§ **Directions for this task**: In the material below, find each line with the word "Japan" and copy it.

§ **The data**:
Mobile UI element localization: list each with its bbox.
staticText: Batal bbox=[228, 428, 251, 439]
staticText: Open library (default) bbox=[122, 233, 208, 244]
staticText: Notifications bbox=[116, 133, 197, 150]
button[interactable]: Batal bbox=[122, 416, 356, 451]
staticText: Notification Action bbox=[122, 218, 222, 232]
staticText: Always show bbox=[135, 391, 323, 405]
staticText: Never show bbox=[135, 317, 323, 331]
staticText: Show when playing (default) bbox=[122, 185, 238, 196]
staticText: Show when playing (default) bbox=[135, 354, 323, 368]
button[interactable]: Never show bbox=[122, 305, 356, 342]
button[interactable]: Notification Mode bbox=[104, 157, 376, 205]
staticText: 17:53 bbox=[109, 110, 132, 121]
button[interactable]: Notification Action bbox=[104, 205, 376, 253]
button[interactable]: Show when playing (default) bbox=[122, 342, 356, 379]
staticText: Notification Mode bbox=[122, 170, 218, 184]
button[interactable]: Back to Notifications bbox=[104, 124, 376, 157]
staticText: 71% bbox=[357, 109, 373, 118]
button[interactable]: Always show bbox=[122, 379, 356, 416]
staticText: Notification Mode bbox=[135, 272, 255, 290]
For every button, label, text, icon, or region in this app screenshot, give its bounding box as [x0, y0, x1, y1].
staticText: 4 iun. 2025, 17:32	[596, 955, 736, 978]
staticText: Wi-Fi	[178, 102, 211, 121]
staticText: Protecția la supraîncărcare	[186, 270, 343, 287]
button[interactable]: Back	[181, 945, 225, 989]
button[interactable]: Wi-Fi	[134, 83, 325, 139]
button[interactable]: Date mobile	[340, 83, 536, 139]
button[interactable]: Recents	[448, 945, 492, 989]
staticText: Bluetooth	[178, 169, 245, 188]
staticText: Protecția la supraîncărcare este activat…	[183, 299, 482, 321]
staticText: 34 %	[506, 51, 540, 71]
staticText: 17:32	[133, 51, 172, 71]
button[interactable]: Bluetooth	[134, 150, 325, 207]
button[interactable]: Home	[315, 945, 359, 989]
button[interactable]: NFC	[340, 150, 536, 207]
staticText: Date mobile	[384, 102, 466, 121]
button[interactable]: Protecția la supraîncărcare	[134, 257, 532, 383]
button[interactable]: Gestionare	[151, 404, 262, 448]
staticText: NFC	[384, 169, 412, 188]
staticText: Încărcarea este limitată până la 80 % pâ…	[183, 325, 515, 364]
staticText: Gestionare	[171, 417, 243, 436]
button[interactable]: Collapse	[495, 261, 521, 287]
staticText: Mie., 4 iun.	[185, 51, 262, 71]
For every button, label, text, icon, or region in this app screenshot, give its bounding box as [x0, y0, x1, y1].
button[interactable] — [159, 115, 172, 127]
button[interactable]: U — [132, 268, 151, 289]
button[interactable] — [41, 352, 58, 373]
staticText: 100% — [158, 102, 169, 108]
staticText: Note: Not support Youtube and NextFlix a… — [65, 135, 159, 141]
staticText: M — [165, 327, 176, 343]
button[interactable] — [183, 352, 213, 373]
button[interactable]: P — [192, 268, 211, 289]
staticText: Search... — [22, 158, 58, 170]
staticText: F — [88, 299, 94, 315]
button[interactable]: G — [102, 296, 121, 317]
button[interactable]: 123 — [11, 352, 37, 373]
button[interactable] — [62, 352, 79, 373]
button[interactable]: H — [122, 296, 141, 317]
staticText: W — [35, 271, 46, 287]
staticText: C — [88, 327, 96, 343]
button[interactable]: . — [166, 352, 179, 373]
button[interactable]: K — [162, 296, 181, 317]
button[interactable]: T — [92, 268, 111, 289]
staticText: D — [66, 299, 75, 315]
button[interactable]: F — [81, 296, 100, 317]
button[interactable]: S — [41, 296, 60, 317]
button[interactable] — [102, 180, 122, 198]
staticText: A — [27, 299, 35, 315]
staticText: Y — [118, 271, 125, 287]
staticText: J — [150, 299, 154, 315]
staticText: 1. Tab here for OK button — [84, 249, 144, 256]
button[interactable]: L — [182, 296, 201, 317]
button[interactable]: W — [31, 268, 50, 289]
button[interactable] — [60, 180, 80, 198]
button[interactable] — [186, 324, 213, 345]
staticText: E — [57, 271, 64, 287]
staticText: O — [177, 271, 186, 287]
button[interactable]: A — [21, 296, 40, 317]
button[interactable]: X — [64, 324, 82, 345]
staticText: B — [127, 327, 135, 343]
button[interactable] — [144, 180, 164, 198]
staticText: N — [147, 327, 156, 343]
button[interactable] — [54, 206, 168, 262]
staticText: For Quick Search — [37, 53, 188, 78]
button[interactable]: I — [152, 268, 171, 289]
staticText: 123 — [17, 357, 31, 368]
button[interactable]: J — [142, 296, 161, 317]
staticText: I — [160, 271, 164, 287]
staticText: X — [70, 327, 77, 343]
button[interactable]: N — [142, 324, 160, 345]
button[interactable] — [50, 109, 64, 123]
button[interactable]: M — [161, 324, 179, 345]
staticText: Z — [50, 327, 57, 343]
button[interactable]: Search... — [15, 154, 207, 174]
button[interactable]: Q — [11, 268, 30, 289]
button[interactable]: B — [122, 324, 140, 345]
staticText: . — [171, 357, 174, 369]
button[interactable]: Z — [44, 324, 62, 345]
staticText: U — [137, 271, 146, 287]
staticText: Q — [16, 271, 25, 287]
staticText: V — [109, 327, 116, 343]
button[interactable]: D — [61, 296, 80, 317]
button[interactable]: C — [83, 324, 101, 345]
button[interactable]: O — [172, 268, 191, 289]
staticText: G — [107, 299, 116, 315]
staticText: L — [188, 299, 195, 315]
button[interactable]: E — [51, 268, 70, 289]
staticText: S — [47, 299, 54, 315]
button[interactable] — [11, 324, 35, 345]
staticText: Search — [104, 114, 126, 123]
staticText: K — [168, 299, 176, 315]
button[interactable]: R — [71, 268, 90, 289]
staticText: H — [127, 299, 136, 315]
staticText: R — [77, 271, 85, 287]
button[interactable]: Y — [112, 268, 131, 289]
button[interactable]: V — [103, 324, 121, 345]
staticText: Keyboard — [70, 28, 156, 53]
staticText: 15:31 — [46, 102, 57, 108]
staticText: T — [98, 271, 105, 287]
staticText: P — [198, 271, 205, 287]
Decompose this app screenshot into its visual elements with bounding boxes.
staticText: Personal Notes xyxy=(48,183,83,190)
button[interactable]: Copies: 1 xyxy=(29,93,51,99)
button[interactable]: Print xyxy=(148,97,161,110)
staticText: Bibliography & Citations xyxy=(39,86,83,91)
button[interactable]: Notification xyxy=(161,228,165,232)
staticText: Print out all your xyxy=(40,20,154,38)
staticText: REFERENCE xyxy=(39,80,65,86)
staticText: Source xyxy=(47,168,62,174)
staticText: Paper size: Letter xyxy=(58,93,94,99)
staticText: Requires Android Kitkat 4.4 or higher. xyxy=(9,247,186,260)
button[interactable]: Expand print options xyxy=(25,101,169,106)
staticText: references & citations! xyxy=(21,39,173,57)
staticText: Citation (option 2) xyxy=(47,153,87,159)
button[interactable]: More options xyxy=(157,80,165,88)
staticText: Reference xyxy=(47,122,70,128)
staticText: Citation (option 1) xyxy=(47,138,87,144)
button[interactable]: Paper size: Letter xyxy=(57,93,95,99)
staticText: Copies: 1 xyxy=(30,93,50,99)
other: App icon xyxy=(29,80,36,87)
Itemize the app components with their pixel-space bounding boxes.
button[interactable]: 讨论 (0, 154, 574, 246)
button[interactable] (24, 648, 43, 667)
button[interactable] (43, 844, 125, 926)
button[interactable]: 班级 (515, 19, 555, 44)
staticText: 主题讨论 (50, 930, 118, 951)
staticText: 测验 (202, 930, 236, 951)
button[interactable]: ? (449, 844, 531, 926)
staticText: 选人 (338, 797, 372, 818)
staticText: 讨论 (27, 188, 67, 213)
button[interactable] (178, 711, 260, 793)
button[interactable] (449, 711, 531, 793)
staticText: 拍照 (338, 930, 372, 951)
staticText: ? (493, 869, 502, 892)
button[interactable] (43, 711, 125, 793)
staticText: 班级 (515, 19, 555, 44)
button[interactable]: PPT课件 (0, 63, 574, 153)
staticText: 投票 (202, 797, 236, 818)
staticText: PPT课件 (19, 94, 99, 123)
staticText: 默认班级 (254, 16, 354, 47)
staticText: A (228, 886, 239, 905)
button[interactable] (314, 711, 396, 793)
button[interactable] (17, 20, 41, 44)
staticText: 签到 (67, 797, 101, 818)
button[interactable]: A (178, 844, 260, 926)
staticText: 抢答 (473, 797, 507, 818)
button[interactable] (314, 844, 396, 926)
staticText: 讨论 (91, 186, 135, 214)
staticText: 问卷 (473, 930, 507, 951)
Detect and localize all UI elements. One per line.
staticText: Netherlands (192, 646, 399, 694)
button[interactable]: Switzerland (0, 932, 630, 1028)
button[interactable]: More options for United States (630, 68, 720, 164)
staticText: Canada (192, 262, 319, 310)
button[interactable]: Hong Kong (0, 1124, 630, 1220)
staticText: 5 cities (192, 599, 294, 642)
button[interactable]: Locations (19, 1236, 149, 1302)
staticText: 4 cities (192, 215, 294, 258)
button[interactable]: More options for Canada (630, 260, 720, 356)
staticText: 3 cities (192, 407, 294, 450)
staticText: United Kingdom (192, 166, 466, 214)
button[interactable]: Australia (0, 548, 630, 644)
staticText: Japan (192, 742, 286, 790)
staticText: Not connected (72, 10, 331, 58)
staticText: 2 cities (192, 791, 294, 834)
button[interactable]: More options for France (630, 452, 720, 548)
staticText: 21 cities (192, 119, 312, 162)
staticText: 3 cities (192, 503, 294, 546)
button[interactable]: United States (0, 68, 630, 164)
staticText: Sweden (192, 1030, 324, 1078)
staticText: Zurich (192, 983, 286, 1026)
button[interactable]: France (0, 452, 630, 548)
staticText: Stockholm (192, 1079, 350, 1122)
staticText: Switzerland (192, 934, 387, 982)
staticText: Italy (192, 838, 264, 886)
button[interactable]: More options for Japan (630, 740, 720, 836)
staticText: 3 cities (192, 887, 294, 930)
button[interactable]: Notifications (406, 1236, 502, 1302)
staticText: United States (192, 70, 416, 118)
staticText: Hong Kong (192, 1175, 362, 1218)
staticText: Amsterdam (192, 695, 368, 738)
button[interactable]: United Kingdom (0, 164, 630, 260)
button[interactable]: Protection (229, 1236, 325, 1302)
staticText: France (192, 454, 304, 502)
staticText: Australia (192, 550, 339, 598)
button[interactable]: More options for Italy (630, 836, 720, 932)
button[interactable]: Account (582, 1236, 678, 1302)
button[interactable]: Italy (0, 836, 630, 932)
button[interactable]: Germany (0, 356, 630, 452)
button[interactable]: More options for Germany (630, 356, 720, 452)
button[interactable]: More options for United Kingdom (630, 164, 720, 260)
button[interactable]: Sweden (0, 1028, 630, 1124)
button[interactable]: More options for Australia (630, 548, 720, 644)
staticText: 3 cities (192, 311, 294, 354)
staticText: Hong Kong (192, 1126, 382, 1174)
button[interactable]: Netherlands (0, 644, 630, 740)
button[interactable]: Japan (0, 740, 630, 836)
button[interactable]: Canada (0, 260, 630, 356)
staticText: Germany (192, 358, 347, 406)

§ **Output for this exercise**:
staticText: Japan (192, 742, 286, 790)
button[interactable]: More options for Japan (630, 740, 720, 836)
button[interactable]: Japan (0, 740, 630, 836)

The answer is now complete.